# Task statement
In the listing below, locate the lines bearing the word "zijn". Copy every one of them.

# Input data
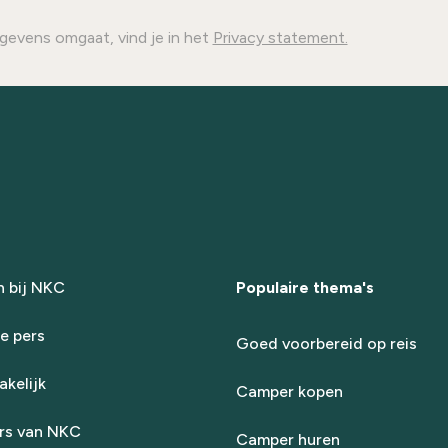
gevens omgaat, vind je in het
Privacy statement.
 bij NKC
Populaire thema's
e pers
Goed voorbereid op reis
kelijk
Camper kopen
rs van NKC
Camper huren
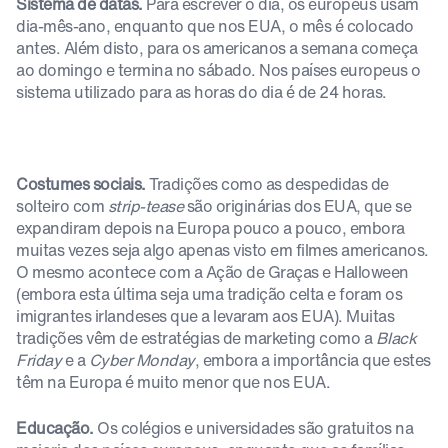
Sistema de datas.
Para escrever o dia, os europeus usam
dia-mês-ano, enquanto que nos EUA, o mês é colocado
antes. Além disto, para os americanos a semana começa
ao domingo e termina no sábado. Nos países europeus o
sistema utilizado para as horas do dia é de 24 horas.
Costumes sociais.
Tradições como as despedidas de
solteiro com
strip-tease
são originárias dos EUA, que se
expandiram depois na Europa pouco a pouco, embora
muitas vezes seja algo apenas visto em filmes americanos.
O mesmo acontece com a Ação de Graças e Halloween
(embora esta última seja uma tradição celta e foram os
imigrantes irlandeses que a levaram aos EUA). Muitas
tradições vêm de estratégias de marketing como a
Black
Friday
e a
Cyber Monday
, embora a importância que estes
têm na Europa é muito menor que nos EUA.
Educação.
Os colégios e universidades são gratuitos na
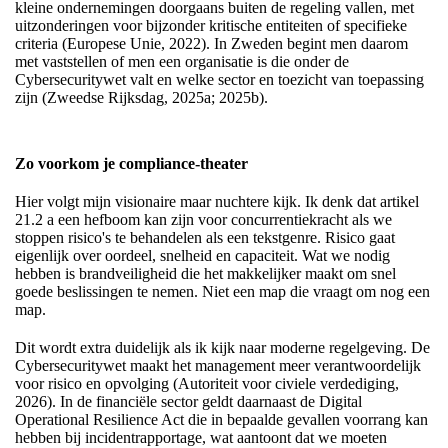
kleine ondernemingen doorgaans buiten de regeling vallen, met
uitzonderingen voor bijzonder kritische entiteiten of specifieke
criteria (Europese Unie, 2022). In Zweden begint men daarom
met vaststellen of men een organisatie is die onder de
Cybersecuritywet valt en welke sector en toezicht van toepassing
zijn (Zweedse Rijksdag, 2025a; 2025b).
Zo voorkom je compliance-theater
Hier volgt mijn visionaire maar nuchtere kijk. Ik denk dat artikel
21.2 a een hefboom kan zijn voor concurrentiekracht als we
stoppen risico's te behandelen als een tekstgenre. Risico gaat
eigenlijk over oordeel, snelheid en capaciteit. Wat we nodig
hebben is brandveiligheid die het makkelijker maakt om snel
goede beslissingen te nemen. Niet een map die vraagt om nog een
map.
Dit wordt extra duidelijk als ik kijk naar moderne regelgeving. De
Cybersecuritywet maakt het management meer verantwoordelijk
voor risico en opvolging (Autoriteit voor civiele verdediging,
2026). In de financiële sector geldt daarnaast de Digital
Operational Resilience Act die in bepaalde gevallen voorrang kan
hebben bij incidentrapportage, wat aantoont dat we moeten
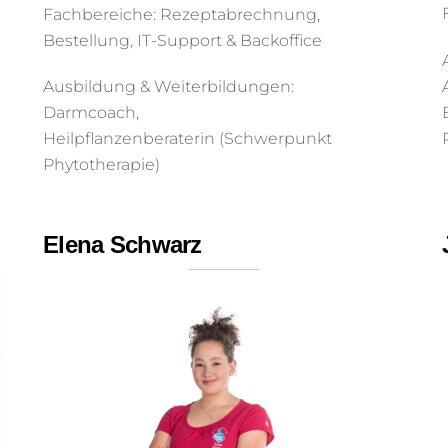
Fachbereiche: Rezeptabrechnung,
Bestellung, IT-Support & Backoffice
Ausbildung & Weiterbildungen:
Darmcoach,
Heilpflanzenberaterin (Schwerpunkt
Phytotherapie)
Elena Schwarz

# Answer for this exercise
zijn (Zweedse Rijksdag, 2025a; 2025b).
21.2 a een hefboom kan zijn voor concurrentiekracht als we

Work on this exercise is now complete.